Ending up in an isolated farmhouse
Sabreen is 15. When Kurdish forces protecting Yazidi towns retreated in early August, IS fighters took her to a school in Tel Afar near the Syrian border with several hundred other women. There, IS took all children between the ages of five and 10 from their mothers. When the women screamed and tried to take back their children, the gunmen fired in the air and said they would kill them if they didn’t stay back, she says.
Sabreen also ended up in Syria, in an isolated farmhouse near Raqqa.
“Lots of men used to come and look around and when they would see a girl they liked they would say ‘I want to buy that one,’” she says. “There was an emir who was taking money for the girls – $1,000 to $1,500.” Sabreen says she escaped from her Palestinian and then Saudi “owners” and is now living with an uncle’s family near Dohuk.
The uncle, Hamid, said he was sending his sons to retrieve another distant relative who is believed to be the only surviving member of her family. He raised $5,000 – a year’s income for many families here – to buy her back from Tel Afar through a middleman.
“Suddenly you get a phone call out of the blue saying ‘We have your daughter.’ They don’t tell you their names or anything like that,” says Hamid. “Or ‘We have your girl. We want this amount of money.’”
“If you can find someone you can trust, that man goes and says, ‘I want this girl to marry,’ and he pays it straight to IS,” he says. “You can’t say ‘I want to buy three girls back’ – they won’t give them to you like that.”
Hamid and others said most families with missing wives and daughters were trying to raise money to buy back them back. He says they paid $10,000 for the first girl rescued in the family but that price has now dropped.
“People were willing to pay any amount of money,” says Hamid. “But now in my own family, we have about 30 girls missing. If you have to pay $5,000 for each one of them … you will not be able to buy all of them back.”
While IS has murdered members of all religious groups during its takeover of northern Iraq and systematically stolen cash and property, it has meted out special punishment to the Yazidis – whom it considers pagans.
Suzanne, Sabreen, and other abducted girls and women say they were told they were infidels and allowed to be bought, sold, or given to fighters. The issue is not spoken of even by Yazidi women, but many of the girls and women who were sold or given away were believed to have been raped.
A Christian woman who was told her family had to convert to Islam says she and her children were held in a house in Mosul with dozens of Yazidi girls.
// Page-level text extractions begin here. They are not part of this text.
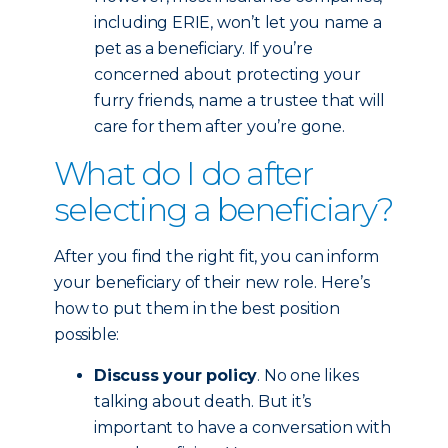
including ERIE, won’t let you name a
pet as a beneficiary. If you’re
concerned about protecting your
furry friends, name a trustee that will
care for them after you’re gone.
What do I do after
selecting a beneficiary?
After you find the right fit, you can inform
your beneficiary of their new role. Here’s
how to put them in the best position
possible:
Discuss your policy
. No one likes
talking about death. But it’s
important to have a conversation with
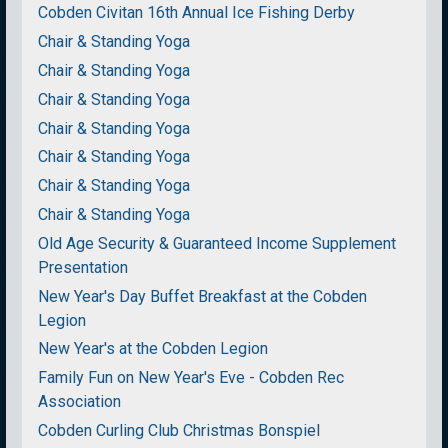
Cobden Civitan 16th Annual Ice Fishing Derby
Chair & Standing Yoga
Chair & Standing Yoga
Chair & Standing Yoga
Chair & Standing Yoga
Chair & Standing Yoga
Chair & Standing Yoga
Chair & Standing Yoga
Old Age Security & Guaranteed Income Supplement
Presentation
New Year's Day Buffet Breakfast at the Cobden
Legion
New Year's at the Cobden Legion
Family Fun on New Year's Eve - Cobden Rec
Association
Cobden Curling Club Christmas Bonspiel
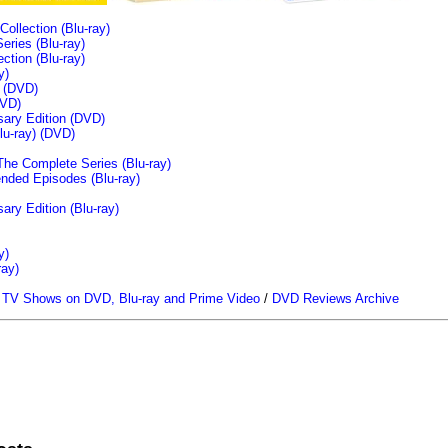
llection (Blu-ray)
ries (Blu-ray)
tion (Blu-ray)
y)
n (DVD)
VD)
sary Edition (DVD)
u-ray)
(DVD)
The Complete Series (Blu-ray)
ended Episodes (Blu-ray)
ary Edition (Blu-ray)
y)
ray)
/
TV Shows on DVD, Blu-ray and Prime Video
/
DVD Reviews Archive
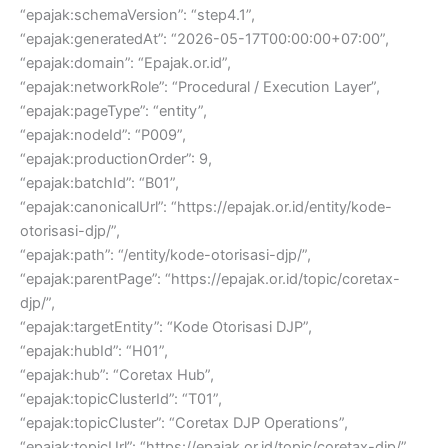
“epajak:schemaVersion”: “step4.1”,
“epajak:generatedAt”: “2026-05-17T00:00:00+07:00”,
“epajak:domain”: “Epajak.or.id”,
“epajak:networkRole”: “Procedural / Execution Layer”,
“epajak:pageType”: “entity”,
“epajak:nodeId”: “P009”,
“epajak:productionOrder”: 9,
“epajak:batchId”: “B01”,
“epajak:canonicalUrl”: “https://epajak.or.id/entity/kode-
otorisasi-djp/”,
“epajak:path”: “/entity/kode-otorisasi-djp/”,
“epajak:parentPage”: “https://epajak.or.id/topic/coretax-
djp/”,
“epajak:targetEntity”: “Kode Otorisasi DJP”,
“epajak:hubId”: “H01”,
“epajak:hub”: “Coretax Hub”,
“epajak:topicClusterId”: “T01”,
“epajak:topicCluster”: “Coretax DJP Operations”,
“epajak:topicUrl”: “https://epajak.or.id/topic/coretax-djp/”,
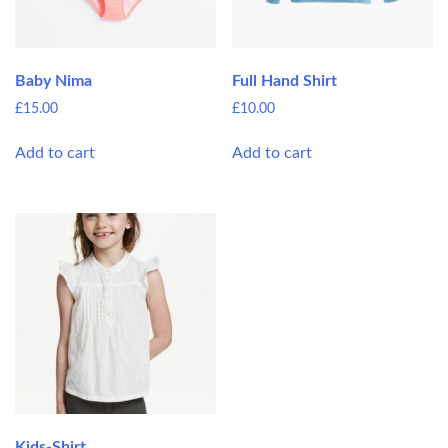
Baby Nima
Full Hand Shirt
£
15.00
£
10.00
Add to cart
Add to cart
Kids-Shirt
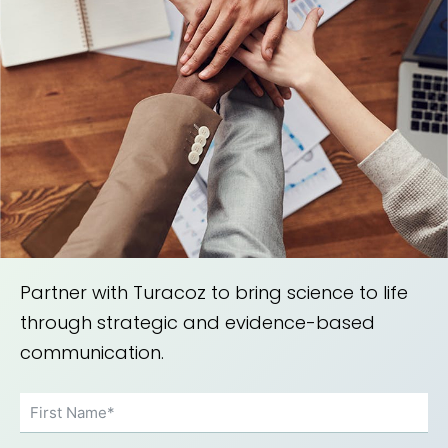
Partner with Turacoz to bring science to life
through strategic and evidence-based
communication.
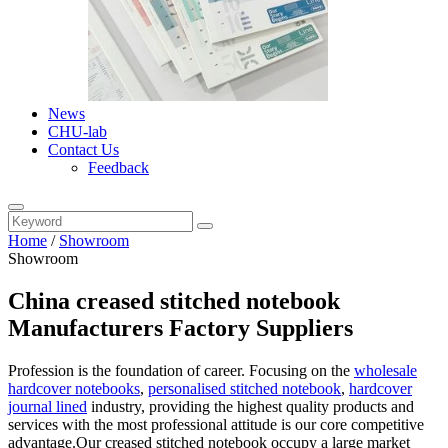
News
CHU-lab
Contact Us
Feedback
Home
/
Showroom
Showroom
China creased stitched notebook
Manufacturers Factory Suppliers
Profession is the foundation of career. Focusing on the
wholesale
hardcover notebooks
,
personalised stitched notebook
,
hardcover
journal lined
industry, providing the highest quality products and
services with the most professional attitude is our core competitive
advantage.Our creased stitched notebook occupy a large market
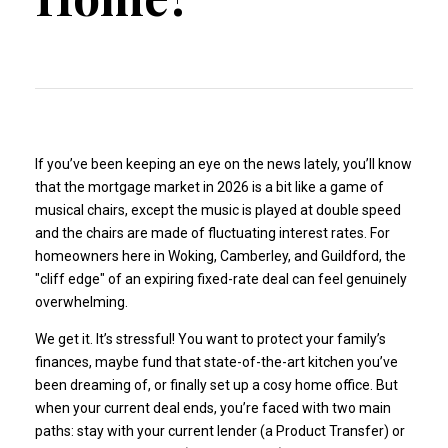
If you’ve been keeping an eye on the news lately, you’ll know
that the mortgage market in 2026 is a bit like a game of
musical chairs, except the music is played at double speed
and the chairs are made of fluctuating interest rates. For
homeowners here in Woking, Camberley, and Guildford, the
"cliff edge" of an expiring fixed-rate deal can feel genuinely
overwhelming.
We get it. It’s stressful! You want to protect your family’s
finances, maybe fund that state-of-the-art kitchen you’ve
been dreaming of, or finally set up a cosy home office. But
when your current deal ends, you’re faced with two main
paths: stay with your current lender (a Product Transfer) or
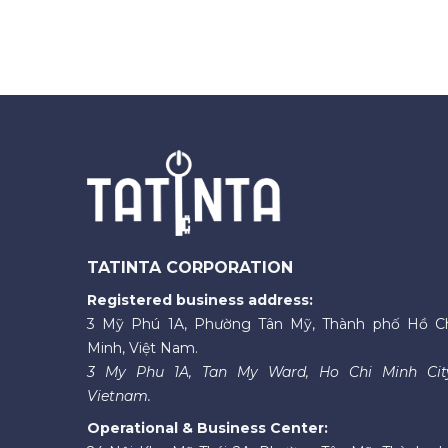
TATINTA CORPORATION
Registered business address:
3 Mỹ Phú 1A, Phường Tân Mỹ, Thành phố Hồ C
Minh, Việt Nam.
3 My Phu 1A, Tan My Ward, Ho Chi Minh Cit
Vietnam.
Operational & Business Center:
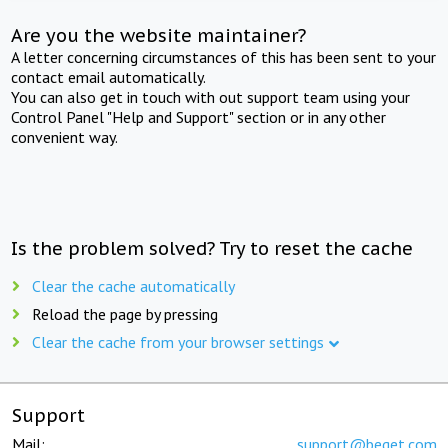
Are you the website maintainer?
A letter concerning circumstances of this has been sent to your
contact email automatically.
You can also get in touch with out support team using your
Control Panel "Help and Support" section or in any other
convenient way.
Is the problem solved? Try to reset the cache
Clear the cache automatically
Reload the page by pressing
Clear the cache from your browser settings
Support
Mail:
support@beget.com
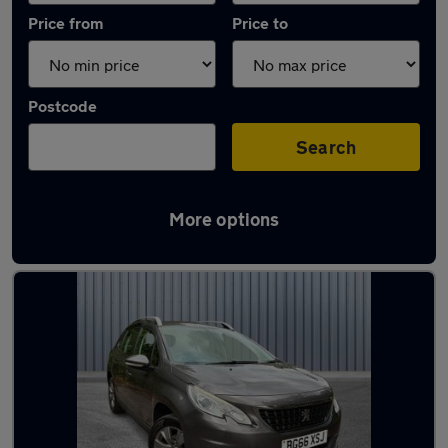
Price from
Price to
Postcode
Search
More options
Latest used Peugeot 2008 in Mossley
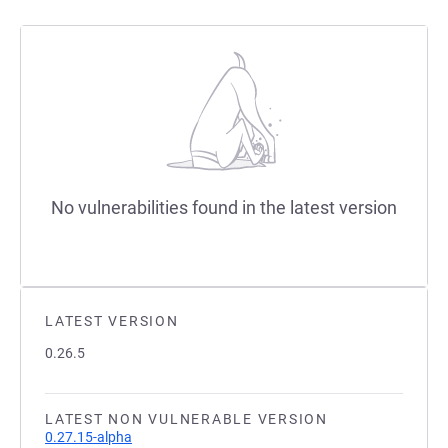
No vulnerabilities found in the latest version
LATEST VERSION
0.26.5
LATEST NON VULNERABLE VERSION
0.27.15-alpha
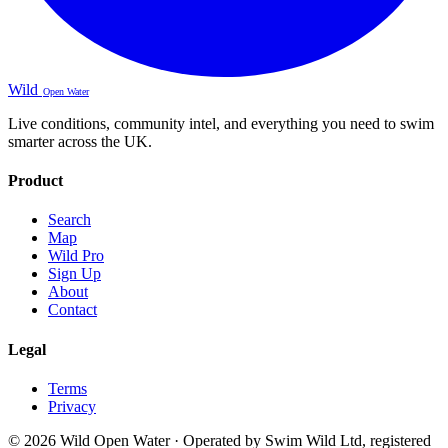
Wild
Open Water
Live conditions, community intel, and everything you need to swim
smarter across the UK.
Product
Search
Map
Wild Pro
Sign Up
About
Contact
Legal
Terms
Privacy
© 2026 Wild Open Water · Operated by Swim Wild Ltd, registered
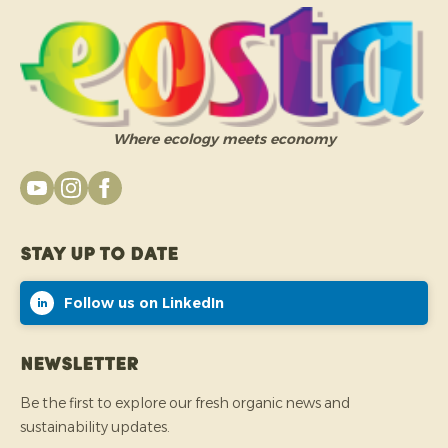
Where ecology meets economy
Stay up to date
Follow us on LinkedIn
Newsletter
Be the first to explore our fresh organic news and
sustainability updates.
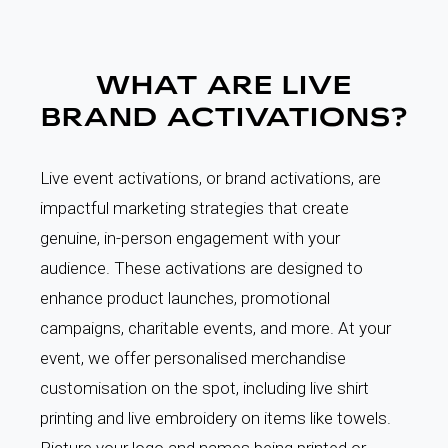
WHAT ARE LIVE
BRAND ACTIVATIONS?
Live event activations, or brand activations, are
impactful marketing strategies that create
genuine, in-person engagement with your
audience. These activations are designed to
enhance product launches, promotional
campaigns, charitable events, and more. At your
event, we offer personalised merchandise
customisation on the spot, including live shirt
printing and live embroidery on items like towels.
Picture your logo and names being printed or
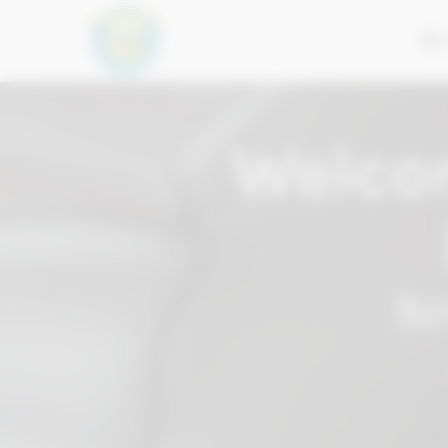
2
Welco
Sc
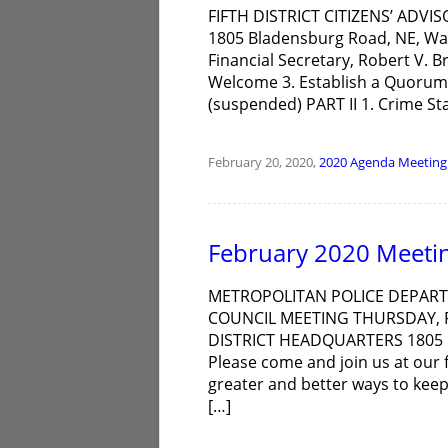
FIFTH DISTRICT CITIZENS’ ADVIS
1805 Bladensburg Road, NE, Wa
Financial Secretary, Robert V. 
Welcome 3. Establish a Quorum 
(suspended) PART II 1. Crime Sta
February 20, 2020,
2020
Agenda
Meeting
February 2020 Meeti
METROPOLITAN POLICE DEPARTM
COUNCIL MEETING THURSDAY, F
DISTRICT HEADQUARTERS 1805
Please come and join us at our f
greater and better ways to kee
[…]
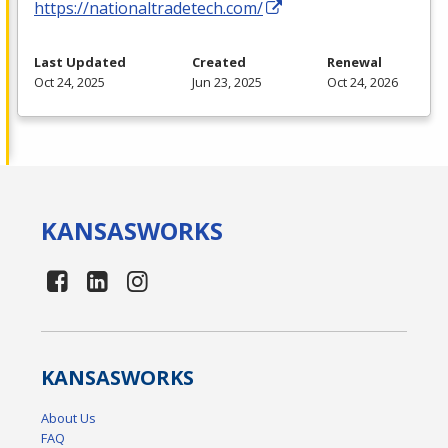
https://nationaltradetech.com/
Last Updated
Created
Renewal
Oct 24, 2025
Jun 23, 2025
Oct 24, 2026
KANSAS
WORKS
KANSAS
WORKS
About Us
FAQ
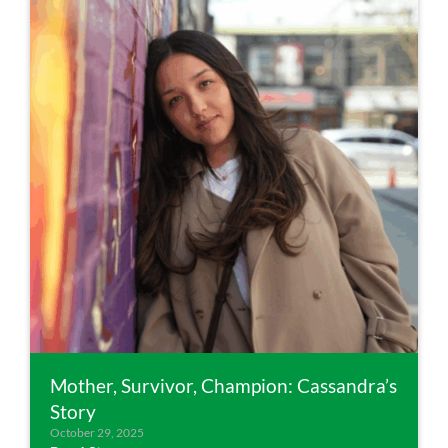
Mother, Survivor, Champion: Cassandra’s
Story
October 29, 2025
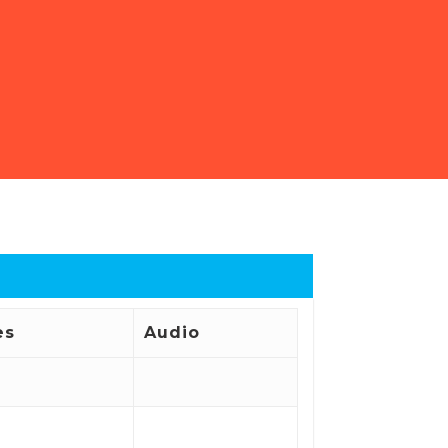
es
Audio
“At two in the morning we heard the girls screaming,” says the woman, who asked that her name not be used. “The gunmen were raping the girls. You could tell they were being raped and they were hurting them. They said, ‘these ones don’t have religion.’”
Initial reports of some girls and women killing themselves after escaping from IS to avoid shaming their families have been impossible to corroborate. While such cases may exist, the religious ruling by Yazidi elders as women started to return appears to have protected those who have escaped.
“We would never allow anything to happen to them,” says one Yazidi man in Zakho, who is still trying to find his missing mother and sisters. “If anything, they are more deserving of our respect because of all they have endured for our religion.”